The main characterics of Relevancy Assertion Testing are:

• A fixed set of test documents, AKA "the Ccorpus"
• A fixed set of test searches that will be run against the test documents, AKA "the Topics"
• A predefined set of judgements made about how well each search matches each document, AKA "the Relevancy Assertions" or "absolute truth"
• The searches will be run by various search enginnes or algorithms over index of documents and the results tabulated.
• Since the correct answers for each search is known ahead of time, the search results from each search engine can be compared against that ideal set of answers.
• Various mathematical formulas are used to compare the actual results to the idea results, and to calculate overall scores.

## Contrasting this with "AB Testing"

AB Testing displays the results from two or more search engines and records which search results users prefer.  The "A/B" refers to search engine A and search engine B.

There are many variations on this.  Modern web sites may show some users results from search engine A while other users see results from engine B, and the site tracks which search engine on average generates more clicks or purchases.  More formal testing may show users results from both A and B and ask them to judge which results are more relevant.

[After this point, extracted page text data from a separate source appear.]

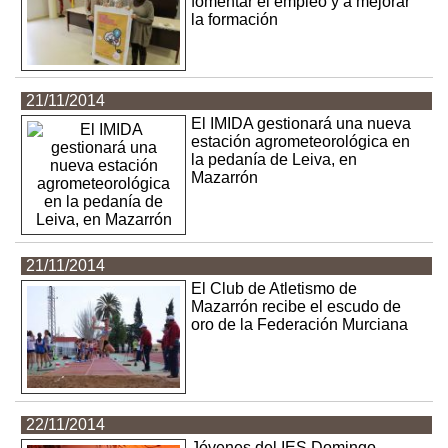
fomentar el empleo y a mejorar
la formación
21/11/2014
El IMIDA gestionará una nueva
estación agrometeorológica en
la pedanía de Leiva, en
Mazarrón
21/11/2014
El Club de Atletismo de
Mazarrón recibe el escudo de
oro de la Federación Murciana
22/11/2014
Jóvenes del IES Domingo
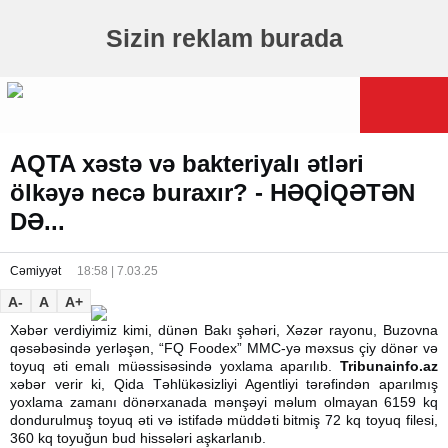
Sizin reklam burada
AQTA xəstə və bakteriyalı ətləri
ölkəyə necə buraxır? - HƏQİQƏTƏN
DƏ...
Cəmiyyət
18:58 | 7.03.25
A-
A
A+
Xəbər verdiyimiz kimi, dünən Bakı şəhəri, Xəzər rayonu, Buzovna
qəsəbəsində yerləşən, “FQ Foodex” MMC-yə məxsus çiy dönər və
toyuq əti emalı müəssisəsində yoxlama aparılıb.
Tribunainfo.az
xəbər verir ki, Qida Təhlükəsizliyi Agentliyi tərəfindən aparılmış
yoxlama zamanı dönərxanada mənşəyi məlum olmayan 6159 kq
dondurulmuş toyuq əti və istifadə müddəti bitmiş 72 kq toyuq filesi,
360 kq toyuğun bud hissələri aşkarlanıb.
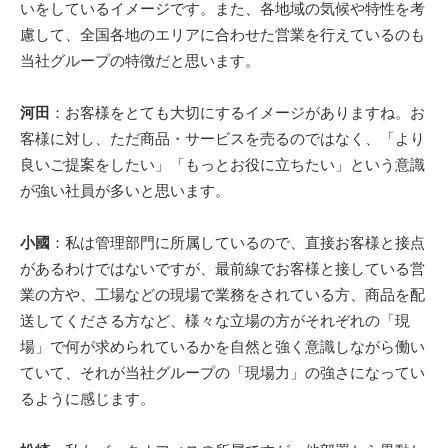
いをしているイメージです。また、各地域の気候や特性を考
慮して、全国各地のエリアに合わせた営業を行えているのも
当社グループの特徴だと思います。
河田
：お客様をとても大切にするイメージがありますね。お
客様に対し、ただ商品・サービスを売るのではなく、「より
良いご提案をしたい」「もっとお役に立ちたい」という意識
が強い社員が多いと思います。
小國
：私は管理部門に所属しているので、直接お客様と接点
があるわけではないですが、最前線でお客様と接している営
業の方や、工場などの現場で業務をされている方、商品を配
送してくださる方など、様々な立場の方がそれぞれの「現
場」で何が求められているかを自然と強く意識しながら働い
ていて、それが当社グループの「現場力」の強さになってい
るように感じます。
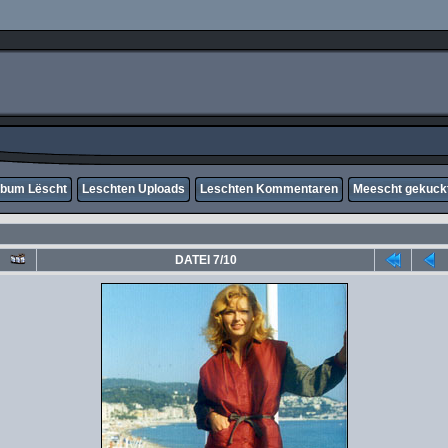
lbum Lëscht
Leschten Uploads
Leschten Kommentaren
Meescht gekuck
DATEI 7/10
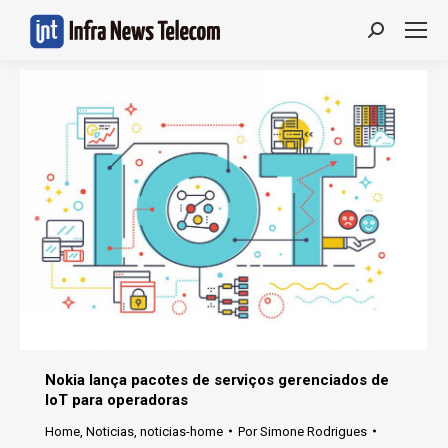
Search:
Nokia lança pacotes de serviços gerenciados de
IoT para operadoras
Home
,
Noticias
,
noticias-home
Por
Simone Rodrigues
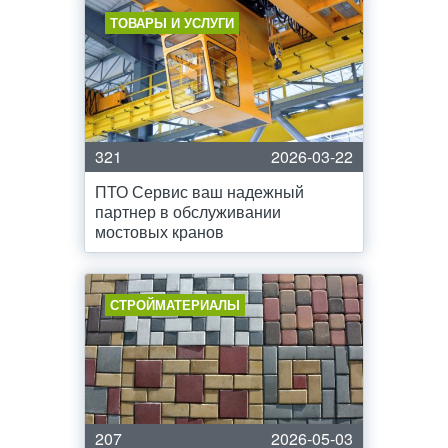
ТОВАРЫ И УСЛУГИ
321
2026-03-22
ПТО Сервис ваш надежный
партнер в обслуживании
мостовых кранов
СТРОЙМАТЕРИАЛЫ
207
2026-05-03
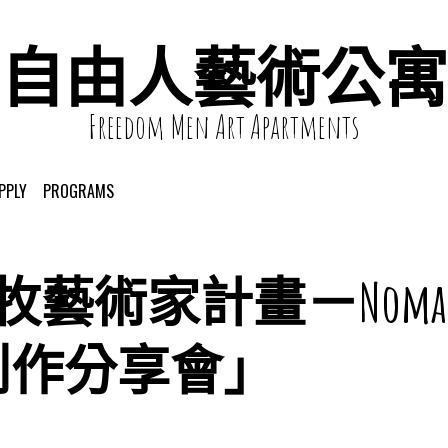
自由人藝術公寓
Freedom Men Art Apartments
PPLY
PROGRAMS
牧藝術家計畫－Nomad Ar
ncy創作分享會」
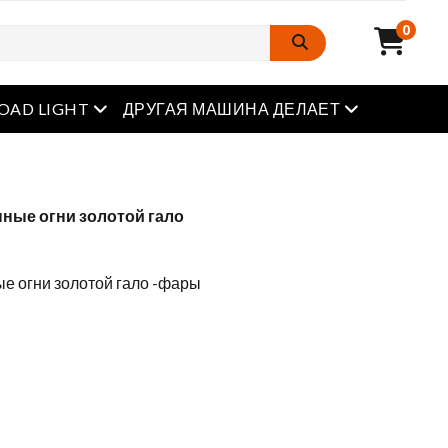
0
Открытое меню
Открытое м
OAD LIGHT
ДРУГАЯ МАШИНА ДЕЛАЕТ
ные огни золотой гало
е огни золотой гало -фары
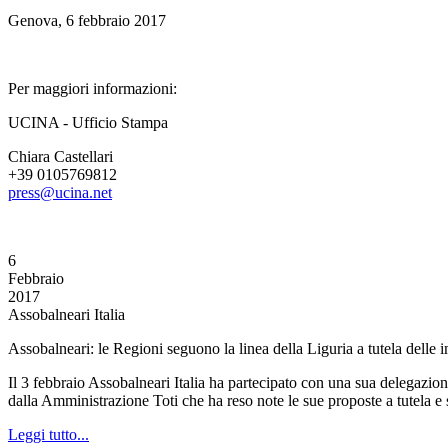
Genova, 6 febbraio 2017
Per maggiori informazioni:
UCINA - Ufficio Stampa
Chiara Castellari
+39 0105769812
press@ucina.net
6
Febbraio
2017
Assobalneari Italia
Assobalneari: le Regioni seguono la linea della Liguria a tutela delle i
Il 3 febbraio Assobalneari Italia ha partecipato con una sua delegazi
dalla Amministrazione Toti che ha reso note le sue proposte a tutela e 
Leggi tutto...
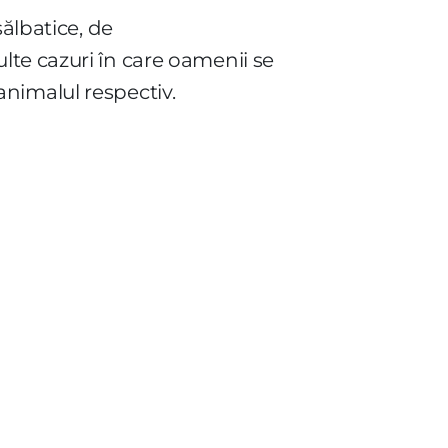
sălbatice, de
lte cazuri în care oamenii se
 animalul respectiv.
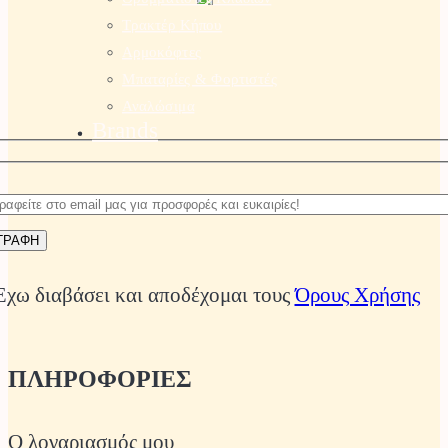
Τρακτέρ Κήπου
Αρμοκόφτες
Μπαταρίες & Φορτιστές
Αναλώσιμα
Brands
Έχω διαβάσει και αποδέχομαι τους
Όρους Χρήσης
ΠΛΗΡΟΦΟΡΙΕΣ
Ο λογαριασμός μου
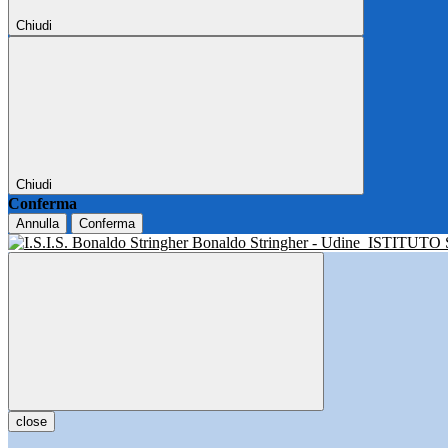
Chiudi
Chiudi
Conferma
Annulla
Conferma
Bonaldo Stringher - Udine
ISTITUTO
close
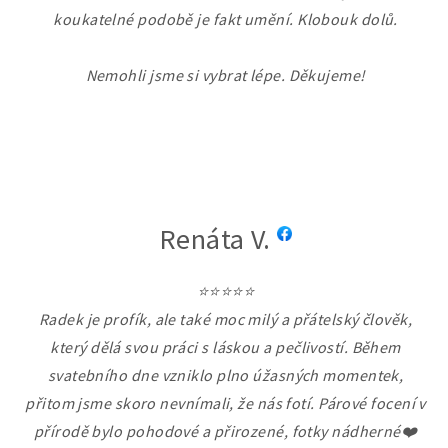
koukatelné podobě je fakt umění. Klobouk dolů.
Nemohli jsme si vybrat lépe. Děkujeme!
Renáta V.
⭐⭐⭐⭐⭐
Radek je profík, ale také moc milý a přátelský člověk,
který dělá svou práci s láskou a pečlivostí. Během
svatebního dne vzniklo plno úžasných momentek,
přitom jsme skoro nevnímali, že nás fotí. Párové focení v
přírodě bylo pohodové a přirozené, fotky nádherné❤️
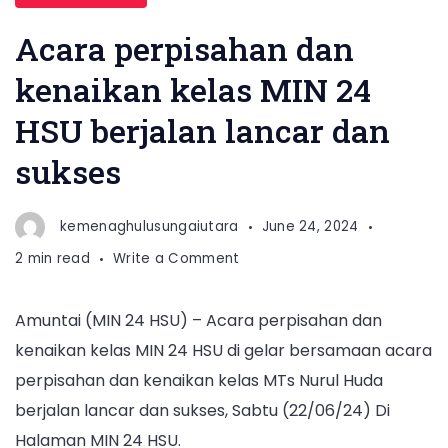
Acara perpisahan dan
kenaikan kelas MIN 24
HSU berjalan lancar dan
sukses
kemenaghulusungaiutara
June 24, 2024
on
2 min read
Write a Comment
Acara
perpisahan
Amuntai (MIN 24 HSU) – Acara perpisahan dan
dan
kenaikan kelas MIN 24 HSU di gelar bersamaan acara
kenaikan
kelas
perpisahan dan kenaikan kelas MTs Nurul Huda
MIN
berjalan lancar dan sukses, Sabtu (22/06/24) Di
24
Halaman MIN 24 HSU.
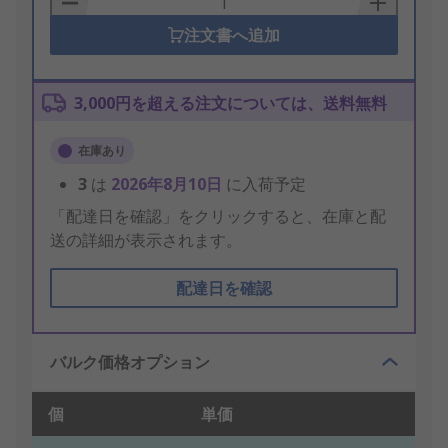
注文書へ追加
3,000円を超える注文については、送料無料
在庫あり
3
は
2026年8月10日
に入荷予定
「配達日を確認」をクリックすると、在庫と配
送の詳細が表示されます。
配達日を確認
バルク価格オプション
個
単価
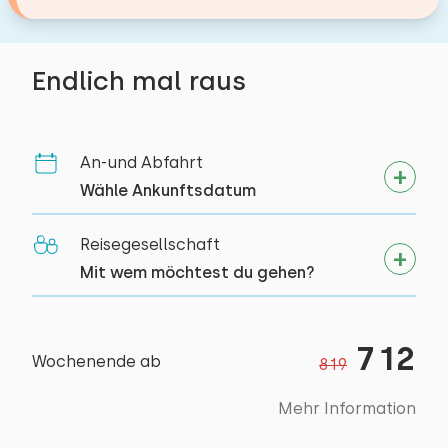
Sonnenschirm
Boden:
1. Stock
Endlich mal raus
Schlafplätze: 2
Bett: Einzel
An-und Abfahrt
Abmessungen: 80 x 200
Wähle Ankunftsdatum
Bettdecke(n): Einzelbettdecke
Reisegesellschaft
Bett: Einzel
Mit wem möchtest du gehen?
Abmessungen: 80 x 200
Bettdecke(n): Einzelbettdecke
712
Wochenende ab
819
Mehr Information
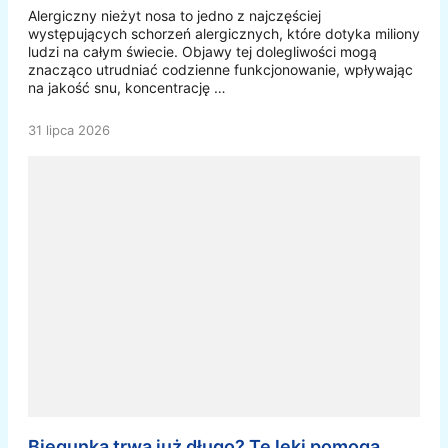
Alergiczny nieżyt nosa to jedno z najczęściej
występujących schorzeń alergicznych, które dotyka miliony
ludzi na całym świecie. Objawy tej dolegliwości mogą
znacząco utrudniać codzienne funkcjonowanie, wpływając
na jakość snu, koncentrację …
31 lipca 2026
Biegunka trwa już długo? Te leki pomogą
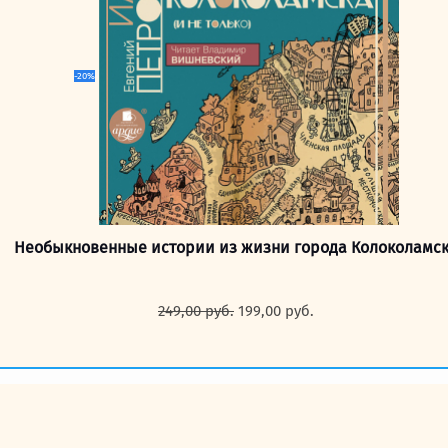
-20%
Необыкновенные истории из жизни города Колоколамс
Первоначальная
Текущая
249,00
руб.
199,00
руб.
цена
цена:
составляла
199,00 руб..
249,00 руб..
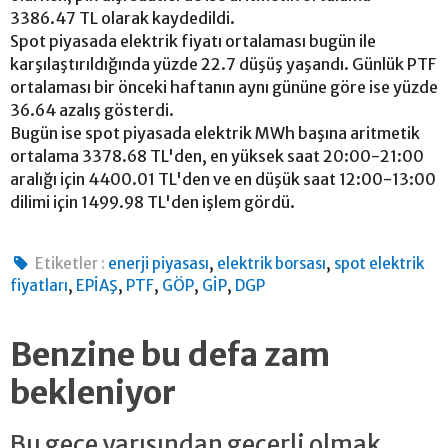
3386.47 TL olarak kaydedildi.
Spot piyasada elektrik fiyatı ortalaması bugün ile
karşılaştırıldığında yüzde 22.7 düşüş yaşandı. Günlük PTF
ortalaması bir önceki haftanın aynı gününe göre ise yüzde
36.64 azalış gösterdi.
Bugün ise spot piyasada elektrik MWh başına aritmetik
ortalama 3378.68 TL'den, en yüksek saat 20:00-21:00
aralığı için 4400.01 TL'den ve en düşük saat 12:00-13:00
dilimi için 1499.98 TL'den işlem gördü.
,
,
Etiketler :
enerji piyasası
elektrik borsası
spot elektrik
,
,
,
,
,
fiyatları
EPİAŞ
PTF
GÖP
GİP
DGP
Benzine bu defa zam
bekleniyor
Bu gece yarısından geçerli olmak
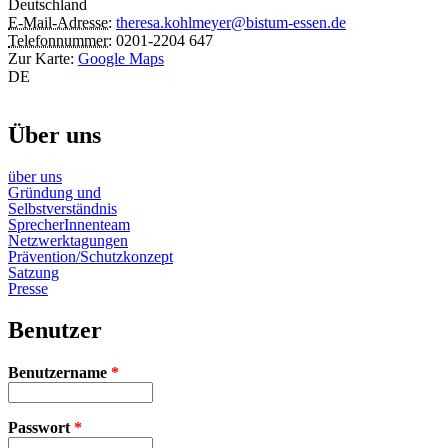
Deutschland
E-Mail-Adresse:
theresa.kohlmeyer@bistum-essen.de
Telefonnummer:
0201-2204 647
Zur Karte:
Google Maps
DE
Über uns
über uns
Gründung und
Selbstverständnis
SprecherInnenteam
Netzwerktagungen
Prävention/Schutzkonzept
Satzung
Presse
Benutzer
Benutzername
*
Passwort
*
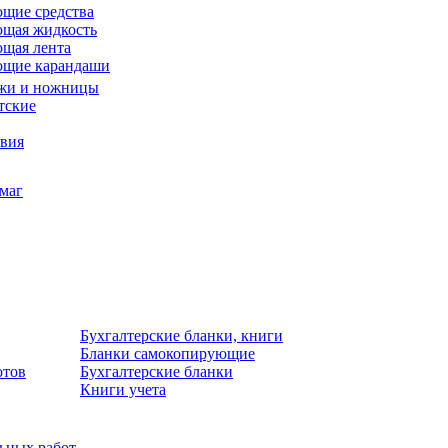
щие средства
щая жидкость
щая лента
ющие карандаши
жи и ножницы
тские
звия
умаг
Бухгалтерские бланки, книги
Бланки самокопирующие
отов
Бухгалтерские бланки
Книги учета
льных работ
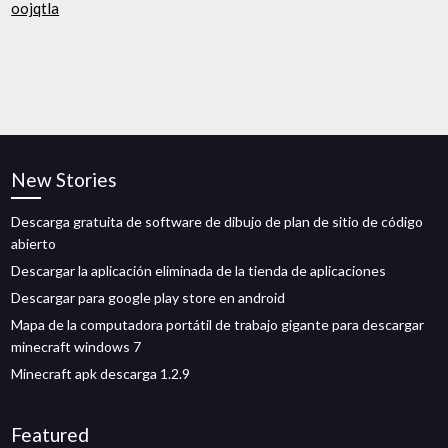
oojqtla
New Stories
Descarga gratuita de software de dibujo de plan de sitio de código
abierto
Descargar la aplicación eliminada de la tienda de aplicaciones
Descargar para google play store en android
Mapa de la computadora portátil de trabajo gigante para descargar
minecraft windows 7
Minecraft apk descarga 1.2.9
Featured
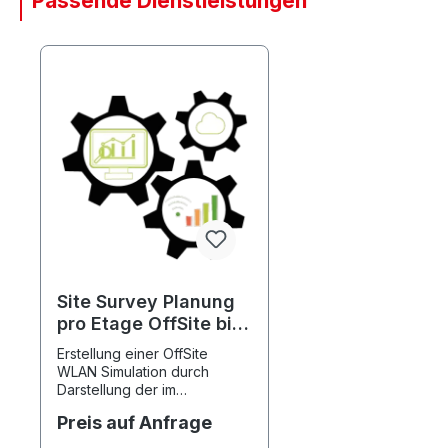
Passende Dienstleistungen
Produktgalerie überspringen
Site Survey Planung
pro Etage OffSite bis
1000m²
Erstellung einer OffSite
WLAN Simulation durch
Darstellung der im
Ausleuchtungsbereich
Preis auf Anfrage
verwendeten Materialien,
Verteilung der Accesspoints,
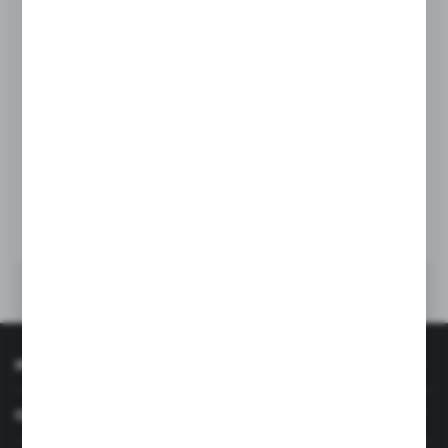
PODSTAWKA ROZDRABNIACZA GBD-70
Kod:
RGC004
Dostępny
13,00 zł
BRUTTO:
DO KOSZYKA
INFORMACJE
OBSŁUGA KLIENTA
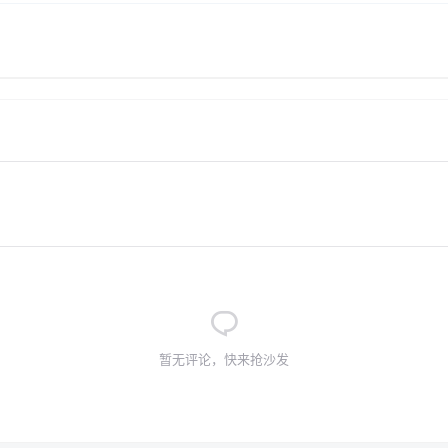
暂无评论，快来抢沙发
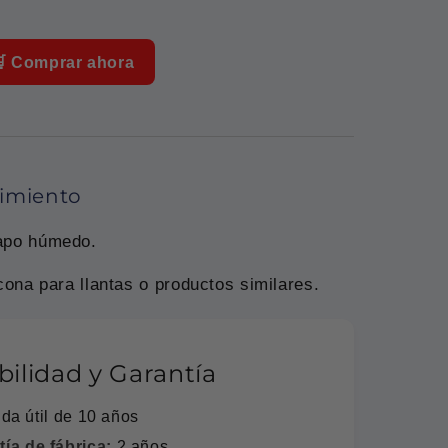
 Comprar ahora
nimiento
rapo húmedo.
icona para llantas o productos similares.
abilidad y Garantía
ida útil de 10 años
ía de fábrica:
2 años.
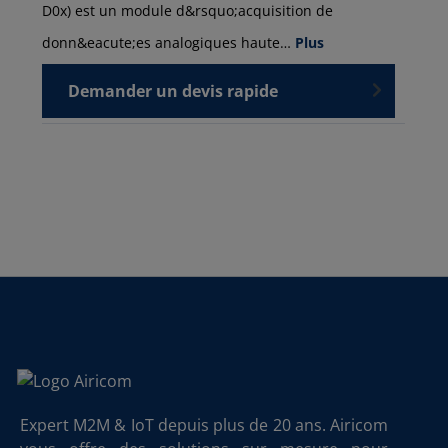
D0x) est un module d&rsquo;acquisition de
donn&eacute;es analogiques haute…
Plus
Demander un devis rapide
Expert M2M & IoT depuis plus de 20 ans. Airicom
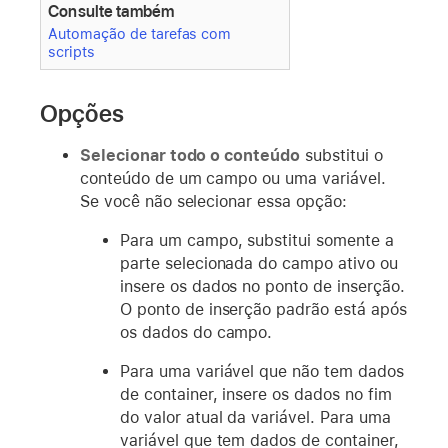
Consulte também
Automação de tarefas com
scripts
Opções
Selecionar todo o conteúdo
substitui o
conteúdo de um campo ou uma variável.
Se você não selecionar essa opção:
Para um campo, substitui somente a
parte selecionada do campo ativo ou
insere os dados no ponto de inserção.
O ponto de inserção padrão está após
os dados do campo.
Para uma variável que não tem dados
de container, insere os dados no fim
do valor atual da variável. Para uma
variável que tem dados de container,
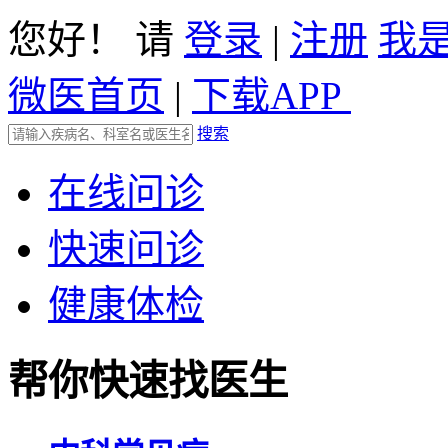
您好！ 请
登录
|
注册
我
微医首页
|
下载APP
搜索
在线问诊
快速问诊
健康体检
帮你快速找医生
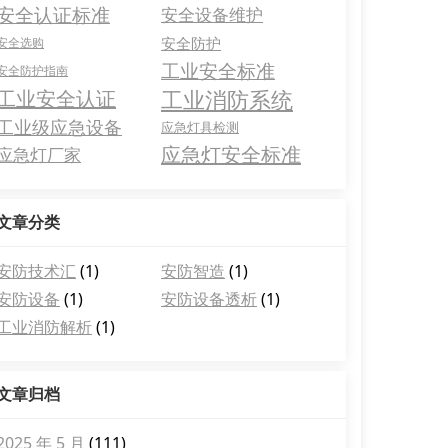
安全认证标准
安全设备维护
安全防护
安全选购
工业安全标准
安全防护指南
工业消防系统
工业安全认证
工业级应急设备
应急灯具检测
应急灯安全标准
应急灯厂家
文章分类
安防技术汇
(1)
安防智造
(1)
安防设备
(1)
安防设备透析
(1)
工业消防解析
(1)
文章归档
2025 年 5 月
(111)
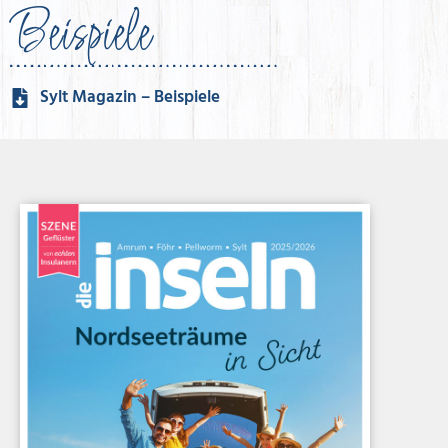
Beispiele
Sylt Magazin – Beispiele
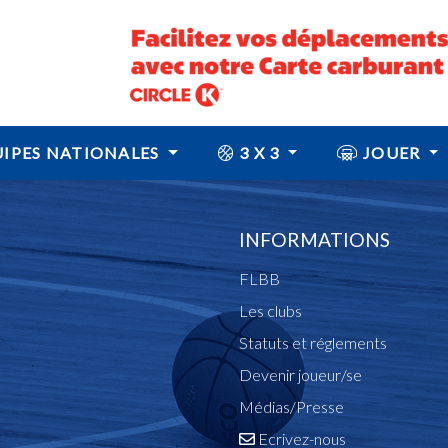
IPES NATIONALES
3 X 3
JOUER
INFORMATIONS
FLBB
Les clubs
Statuts et réglements
Devenir joueur/se
Médias/Presse
Ecrivez-nous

The main characteristics of AB Testing are:

• Tracks explicit or implicit preferences between engines A/B
• Statistics heavily relied on to evaluate results, and often to decide which results to present
• A wide variety of implemenations and assesment criteria.
• Users may or may not be aware that they are participating in a test
• Often dispenses with the notion of the "correct" answer; it may be that neither search finds the "best" match.
• May be less labor intensive to setup, since it doesn't require a large predefined corpus of test docs, searches and Relevancy Assertions
• Can be applied to multiple languages or types of content with less additional effort since there is no fixed set of items to translate

This alternative type of testing is discussed here (TODO: link to page once created)

Now... back to Relevancy Assertions!

# Types of Relevancy Assertions

Most people think of TREC when they think of this type of testing.  Certainly TREC-style assertion testing is important, but it's only one subtype of assertion testing.

## Full-Grid Assertions (TREC-Style!)

TREC-style testing is well known and represents one end of a spectrum of Relevancy Assertion Testing, with rigorous data curation and a complete assertion grid.  The creation of the relevancy assertion grid itself is also carefully controlled, and the entire grid is considered to have been populated.

But there's an anti-economy of scale with producing a complete grid.  As the number of source documents and searches/topics grow, the number of assertions grows geometrically.  For M documents and N searches, there are M x N slots in the assertion grid.  This adds up very quickly!  A very small corpus of 100 documents, evaluated for 30 searches, means 3,000 boxes to fill in.  This doesn't sound like much, unless you're the person filling it in!  A more reasonable corpus of 2,000 documents and 250 searches would mean a half million potential assertions.  This is an absurd amount of "boxes" for a small team to fill in.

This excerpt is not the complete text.